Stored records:
_ _ _ _

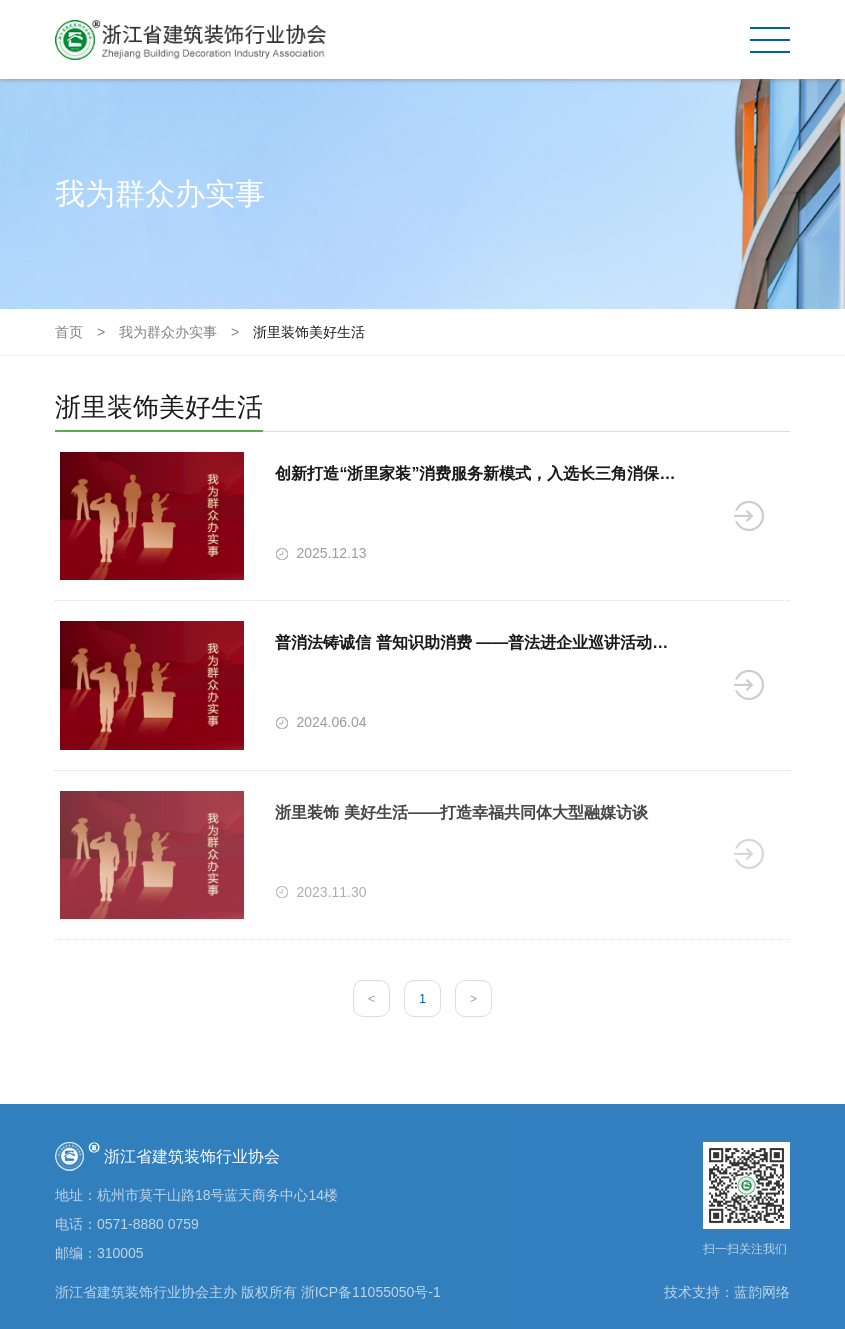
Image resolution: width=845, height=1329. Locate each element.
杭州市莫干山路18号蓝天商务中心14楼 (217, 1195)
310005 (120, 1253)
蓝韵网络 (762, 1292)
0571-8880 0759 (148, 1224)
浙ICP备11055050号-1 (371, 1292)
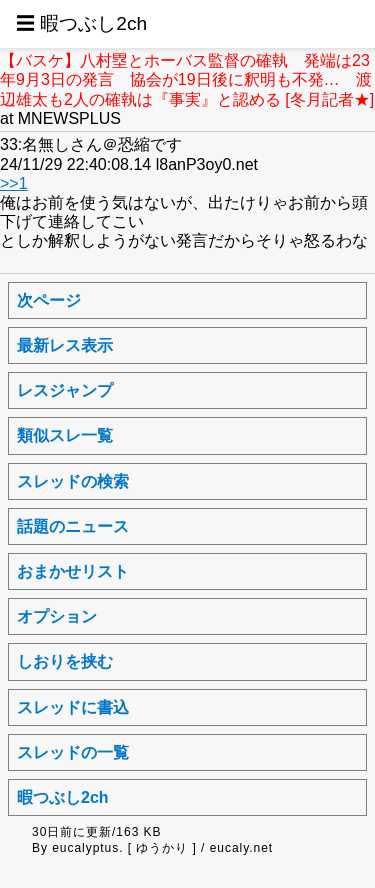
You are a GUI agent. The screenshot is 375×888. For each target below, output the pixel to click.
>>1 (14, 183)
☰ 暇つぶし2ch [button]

_ _ _ _

**TASK DESCRIPTION**
Looking at the entries above, state the number of lines that contain "each" and add nothing more.

**ANSWER SECTION**
2